*Goal of the exercise:* Look over the entries that follow. Report how many lines contain "String", with nothing else.

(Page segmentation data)
_____

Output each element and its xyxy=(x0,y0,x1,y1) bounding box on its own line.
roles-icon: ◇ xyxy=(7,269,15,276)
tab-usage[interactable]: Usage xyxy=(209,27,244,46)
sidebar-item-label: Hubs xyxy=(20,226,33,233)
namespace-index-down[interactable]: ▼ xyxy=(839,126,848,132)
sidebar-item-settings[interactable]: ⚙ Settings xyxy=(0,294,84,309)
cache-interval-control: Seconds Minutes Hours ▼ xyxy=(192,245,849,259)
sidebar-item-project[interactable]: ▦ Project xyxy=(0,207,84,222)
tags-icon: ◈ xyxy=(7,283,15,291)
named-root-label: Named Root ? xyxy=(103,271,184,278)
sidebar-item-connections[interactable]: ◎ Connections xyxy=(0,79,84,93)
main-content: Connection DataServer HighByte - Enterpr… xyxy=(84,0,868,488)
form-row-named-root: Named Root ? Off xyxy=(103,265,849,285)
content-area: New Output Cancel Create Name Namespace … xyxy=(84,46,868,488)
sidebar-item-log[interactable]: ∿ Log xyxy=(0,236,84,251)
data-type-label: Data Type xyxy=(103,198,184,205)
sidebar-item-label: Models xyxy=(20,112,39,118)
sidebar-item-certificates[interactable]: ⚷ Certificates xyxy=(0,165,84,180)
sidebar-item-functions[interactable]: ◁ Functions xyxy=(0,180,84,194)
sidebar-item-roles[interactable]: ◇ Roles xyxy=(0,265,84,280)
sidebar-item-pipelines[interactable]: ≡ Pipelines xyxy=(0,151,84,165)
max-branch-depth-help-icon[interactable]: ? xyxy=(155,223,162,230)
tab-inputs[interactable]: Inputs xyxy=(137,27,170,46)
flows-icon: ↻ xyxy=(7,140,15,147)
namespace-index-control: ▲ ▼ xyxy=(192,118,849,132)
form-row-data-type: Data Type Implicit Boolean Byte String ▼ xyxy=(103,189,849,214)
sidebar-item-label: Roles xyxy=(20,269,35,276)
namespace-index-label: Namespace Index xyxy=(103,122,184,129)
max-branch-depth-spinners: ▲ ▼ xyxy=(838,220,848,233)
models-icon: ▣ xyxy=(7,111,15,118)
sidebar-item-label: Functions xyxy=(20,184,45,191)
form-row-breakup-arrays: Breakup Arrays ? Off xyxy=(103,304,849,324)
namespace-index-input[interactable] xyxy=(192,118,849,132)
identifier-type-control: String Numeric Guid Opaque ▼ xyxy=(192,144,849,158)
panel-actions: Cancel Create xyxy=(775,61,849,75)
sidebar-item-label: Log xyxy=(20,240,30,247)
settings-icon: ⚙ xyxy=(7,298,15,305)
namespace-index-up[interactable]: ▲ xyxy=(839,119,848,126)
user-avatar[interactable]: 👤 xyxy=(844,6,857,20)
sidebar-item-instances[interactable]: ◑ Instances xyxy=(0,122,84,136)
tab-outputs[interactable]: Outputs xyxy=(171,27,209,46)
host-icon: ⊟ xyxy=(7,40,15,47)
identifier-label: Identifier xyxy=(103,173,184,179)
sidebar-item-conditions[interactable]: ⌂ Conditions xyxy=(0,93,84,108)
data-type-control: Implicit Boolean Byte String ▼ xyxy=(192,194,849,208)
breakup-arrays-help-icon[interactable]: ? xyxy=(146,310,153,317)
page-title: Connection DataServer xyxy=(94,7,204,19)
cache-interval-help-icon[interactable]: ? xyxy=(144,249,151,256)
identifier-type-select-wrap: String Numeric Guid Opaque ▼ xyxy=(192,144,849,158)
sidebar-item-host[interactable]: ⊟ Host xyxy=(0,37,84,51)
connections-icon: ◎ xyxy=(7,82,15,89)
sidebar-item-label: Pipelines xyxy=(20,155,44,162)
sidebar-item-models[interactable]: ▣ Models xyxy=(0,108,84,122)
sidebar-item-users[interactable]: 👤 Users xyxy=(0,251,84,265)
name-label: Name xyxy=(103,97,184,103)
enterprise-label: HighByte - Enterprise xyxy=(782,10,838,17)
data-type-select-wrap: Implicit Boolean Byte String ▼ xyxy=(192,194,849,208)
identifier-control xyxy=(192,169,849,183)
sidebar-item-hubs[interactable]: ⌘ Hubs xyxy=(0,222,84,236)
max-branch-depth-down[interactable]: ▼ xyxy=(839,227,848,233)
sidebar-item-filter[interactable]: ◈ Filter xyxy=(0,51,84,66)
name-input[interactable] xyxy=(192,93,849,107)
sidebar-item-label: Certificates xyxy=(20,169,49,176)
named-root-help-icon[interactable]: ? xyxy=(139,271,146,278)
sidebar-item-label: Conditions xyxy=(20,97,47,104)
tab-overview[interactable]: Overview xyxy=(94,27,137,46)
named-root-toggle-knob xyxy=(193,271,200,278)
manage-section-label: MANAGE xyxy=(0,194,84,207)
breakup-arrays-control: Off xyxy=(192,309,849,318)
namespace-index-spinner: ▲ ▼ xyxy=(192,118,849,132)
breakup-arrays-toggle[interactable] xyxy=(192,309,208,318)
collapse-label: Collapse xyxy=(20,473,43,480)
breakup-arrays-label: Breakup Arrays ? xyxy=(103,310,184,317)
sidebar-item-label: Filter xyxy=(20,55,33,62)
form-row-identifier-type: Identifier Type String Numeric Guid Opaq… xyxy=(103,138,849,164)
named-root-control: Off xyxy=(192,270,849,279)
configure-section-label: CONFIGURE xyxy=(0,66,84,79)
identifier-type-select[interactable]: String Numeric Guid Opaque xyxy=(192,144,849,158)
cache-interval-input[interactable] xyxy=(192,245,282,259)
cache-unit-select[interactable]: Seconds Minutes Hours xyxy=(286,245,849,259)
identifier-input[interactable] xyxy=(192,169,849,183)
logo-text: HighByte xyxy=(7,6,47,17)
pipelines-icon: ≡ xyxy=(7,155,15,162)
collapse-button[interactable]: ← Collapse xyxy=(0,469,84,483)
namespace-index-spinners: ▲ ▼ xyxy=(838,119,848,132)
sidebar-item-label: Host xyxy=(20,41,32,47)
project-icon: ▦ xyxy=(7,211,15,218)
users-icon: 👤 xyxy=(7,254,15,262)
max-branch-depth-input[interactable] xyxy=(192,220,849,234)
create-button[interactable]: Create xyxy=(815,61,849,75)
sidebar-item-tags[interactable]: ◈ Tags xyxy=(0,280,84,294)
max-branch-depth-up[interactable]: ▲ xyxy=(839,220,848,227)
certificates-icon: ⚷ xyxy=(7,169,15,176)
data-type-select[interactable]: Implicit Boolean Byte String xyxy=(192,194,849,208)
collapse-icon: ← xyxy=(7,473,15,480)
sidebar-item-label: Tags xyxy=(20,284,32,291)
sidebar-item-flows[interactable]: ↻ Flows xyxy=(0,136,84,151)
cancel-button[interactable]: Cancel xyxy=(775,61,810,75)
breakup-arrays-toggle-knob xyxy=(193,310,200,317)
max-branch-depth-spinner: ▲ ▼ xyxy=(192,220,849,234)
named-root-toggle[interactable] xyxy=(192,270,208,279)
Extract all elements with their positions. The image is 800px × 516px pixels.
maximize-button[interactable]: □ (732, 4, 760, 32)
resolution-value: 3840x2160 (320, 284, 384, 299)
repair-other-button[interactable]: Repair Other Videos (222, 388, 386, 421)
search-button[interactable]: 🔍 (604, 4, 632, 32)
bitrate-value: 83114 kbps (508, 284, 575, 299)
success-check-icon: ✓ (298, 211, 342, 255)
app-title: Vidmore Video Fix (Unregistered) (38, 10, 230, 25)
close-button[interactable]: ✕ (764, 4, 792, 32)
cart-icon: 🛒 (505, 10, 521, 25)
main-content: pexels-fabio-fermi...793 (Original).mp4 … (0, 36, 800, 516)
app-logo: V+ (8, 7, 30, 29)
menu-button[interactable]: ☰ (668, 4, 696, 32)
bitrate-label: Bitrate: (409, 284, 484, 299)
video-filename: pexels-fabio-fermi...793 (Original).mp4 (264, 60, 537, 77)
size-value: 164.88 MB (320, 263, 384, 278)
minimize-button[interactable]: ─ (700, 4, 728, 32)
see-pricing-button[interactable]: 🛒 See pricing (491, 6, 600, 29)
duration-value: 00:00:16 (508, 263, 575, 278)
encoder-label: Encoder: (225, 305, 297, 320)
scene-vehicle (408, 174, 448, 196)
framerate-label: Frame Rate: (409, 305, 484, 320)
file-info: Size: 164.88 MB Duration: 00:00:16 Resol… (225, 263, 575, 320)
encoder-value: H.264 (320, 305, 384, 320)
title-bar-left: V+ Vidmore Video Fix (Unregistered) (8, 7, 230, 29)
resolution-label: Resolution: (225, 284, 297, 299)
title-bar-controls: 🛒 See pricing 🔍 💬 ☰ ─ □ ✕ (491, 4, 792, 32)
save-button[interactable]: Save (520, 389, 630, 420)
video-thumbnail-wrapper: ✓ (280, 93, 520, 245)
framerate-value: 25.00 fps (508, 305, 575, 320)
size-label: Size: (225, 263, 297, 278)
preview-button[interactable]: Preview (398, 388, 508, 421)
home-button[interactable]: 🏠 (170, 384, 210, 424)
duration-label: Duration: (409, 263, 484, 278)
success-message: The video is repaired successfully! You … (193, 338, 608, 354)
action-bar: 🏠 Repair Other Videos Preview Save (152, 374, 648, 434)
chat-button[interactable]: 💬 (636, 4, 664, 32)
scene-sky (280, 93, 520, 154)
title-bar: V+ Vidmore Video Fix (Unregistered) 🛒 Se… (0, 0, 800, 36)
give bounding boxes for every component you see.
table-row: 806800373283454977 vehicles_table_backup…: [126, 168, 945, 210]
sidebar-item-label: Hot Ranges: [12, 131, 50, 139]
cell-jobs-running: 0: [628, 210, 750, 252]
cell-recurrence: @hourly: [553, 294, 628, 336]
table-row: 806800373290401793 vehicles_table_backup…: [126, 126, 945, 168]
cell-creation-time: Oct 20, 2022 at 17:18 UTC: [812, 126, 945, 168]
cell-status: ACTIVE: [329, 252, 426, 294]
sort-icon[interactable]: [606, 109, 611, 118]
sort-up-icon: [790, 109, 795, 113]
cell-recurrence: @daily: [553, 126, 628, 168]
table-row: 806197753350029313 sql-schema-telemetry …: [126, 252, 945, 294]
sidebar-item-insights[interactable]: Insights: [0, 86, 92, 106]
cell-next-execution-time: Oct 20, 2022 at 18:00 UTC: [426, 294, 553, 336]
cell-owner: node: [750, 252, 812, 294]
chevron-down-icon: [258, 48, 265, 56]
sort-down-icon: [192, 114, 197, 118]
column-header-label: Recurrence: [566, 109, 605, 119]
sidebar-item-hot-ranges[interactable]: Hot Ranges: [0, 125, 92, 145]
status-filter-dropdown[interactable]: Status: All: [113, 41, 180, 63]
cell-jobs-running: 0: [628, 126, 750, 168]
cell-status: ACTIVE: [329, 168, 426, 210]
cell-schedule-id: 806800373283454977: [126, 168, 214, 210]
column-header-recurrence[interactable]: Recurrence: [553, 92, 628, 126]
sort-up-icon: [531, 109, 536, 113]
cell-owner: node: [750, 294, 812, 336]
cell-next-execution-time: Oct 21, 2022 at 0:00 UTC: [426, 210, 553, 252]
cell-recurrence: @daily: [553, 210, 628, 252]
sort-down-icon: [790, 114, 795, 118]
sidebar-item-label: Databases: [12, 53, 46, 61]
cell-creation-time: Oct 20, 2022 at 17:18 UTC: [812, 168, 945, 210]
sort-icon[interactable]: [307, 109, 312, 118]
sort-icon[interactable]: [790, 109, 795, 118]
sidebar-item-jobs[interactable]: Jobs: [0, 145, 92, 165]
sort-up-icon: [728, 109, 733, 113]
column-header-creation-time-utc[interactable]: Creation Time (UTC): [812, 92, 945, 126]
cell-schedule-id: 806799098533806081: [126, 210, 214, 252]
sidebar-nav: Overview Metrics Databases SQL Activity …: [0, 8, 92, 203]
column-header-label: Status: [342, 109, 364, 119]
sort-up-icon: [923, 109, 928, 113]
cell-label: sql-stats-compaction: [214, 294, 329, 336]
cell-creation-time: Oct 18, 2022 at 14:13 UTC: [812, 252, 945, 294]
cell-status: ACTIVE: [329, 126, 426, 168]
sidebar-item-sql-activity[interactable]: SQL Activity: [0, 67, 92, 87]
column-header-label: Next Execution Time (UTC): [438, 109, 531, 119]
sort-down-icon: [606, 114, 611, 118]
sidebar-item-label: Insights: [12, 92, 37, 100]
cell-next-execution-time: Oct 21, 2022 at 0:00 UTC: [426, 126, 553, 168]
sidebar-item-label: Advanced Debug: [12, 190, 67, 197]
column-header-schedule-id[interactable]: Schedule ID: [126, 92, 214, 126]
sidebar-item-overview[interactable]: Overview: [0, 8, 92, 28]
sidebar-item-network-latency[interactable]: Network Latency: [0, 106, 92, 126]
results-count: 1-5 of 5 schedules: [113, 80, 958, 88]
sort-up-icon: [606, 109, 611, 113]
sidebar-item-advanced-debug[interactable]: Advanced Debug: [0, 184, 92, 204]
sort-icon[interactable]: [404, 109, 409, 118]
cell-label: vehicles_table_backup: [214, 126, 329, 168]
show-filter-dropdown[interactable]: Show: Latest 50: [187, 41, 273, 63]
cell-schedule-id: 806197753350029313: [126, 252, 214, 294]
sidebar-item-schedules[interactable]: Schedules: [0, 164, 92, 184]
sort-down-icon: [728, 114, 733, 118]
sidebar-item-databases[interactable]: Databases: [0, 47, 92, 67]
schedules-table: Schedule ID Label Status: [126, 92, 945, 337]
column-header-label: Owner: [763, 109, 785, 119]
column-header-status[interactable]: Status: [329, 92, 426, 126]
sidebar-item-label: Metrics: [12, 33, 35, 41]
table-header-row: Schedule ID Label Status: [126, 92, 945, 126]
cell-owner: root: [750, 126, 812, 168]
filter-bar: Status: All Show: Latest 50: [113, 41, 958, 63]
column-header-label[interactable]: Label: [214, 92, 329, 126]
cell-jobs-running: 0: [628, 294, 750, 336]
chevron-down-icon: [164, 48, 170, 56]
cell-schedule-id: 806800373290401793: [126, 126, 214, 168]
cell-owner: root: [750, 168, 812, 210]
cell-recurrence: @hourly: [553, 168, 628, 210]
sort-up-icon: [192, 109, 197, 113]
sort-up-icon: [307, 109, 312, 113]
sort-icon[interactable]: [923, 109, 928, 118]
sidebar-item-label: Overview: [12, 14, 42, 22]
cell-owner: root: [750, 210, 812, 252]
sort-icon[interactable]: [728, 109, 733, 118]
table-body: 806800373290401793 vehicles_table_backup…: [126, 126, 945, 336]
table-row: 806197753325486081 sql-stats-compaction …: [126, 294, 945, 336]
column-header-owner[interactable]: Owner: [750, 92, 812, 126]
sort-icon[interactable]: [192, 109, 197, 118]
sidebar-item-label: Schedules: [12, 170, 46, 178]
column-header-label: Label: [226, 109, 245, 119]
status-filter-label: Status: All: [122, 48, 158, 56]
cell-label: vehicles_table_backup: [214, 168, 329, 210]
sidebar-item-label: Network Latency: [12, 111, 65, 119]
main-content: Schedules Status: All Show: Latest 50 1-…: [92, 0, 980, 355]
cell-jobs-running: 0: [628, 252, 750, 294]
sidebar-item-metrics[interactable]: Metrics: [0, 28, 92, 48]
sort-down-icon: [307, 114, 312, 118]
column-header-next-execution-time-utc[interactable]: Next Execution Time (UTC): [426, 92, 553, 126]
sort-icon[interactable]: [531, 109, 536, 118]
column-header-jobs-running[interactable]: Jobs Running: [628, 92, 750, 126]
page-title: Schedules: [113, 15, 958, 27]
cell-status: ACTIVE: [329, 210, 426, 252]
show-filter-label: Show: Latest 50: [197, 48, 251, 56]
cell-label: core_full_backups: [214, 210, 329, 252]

_____

*Answer to this task:* 8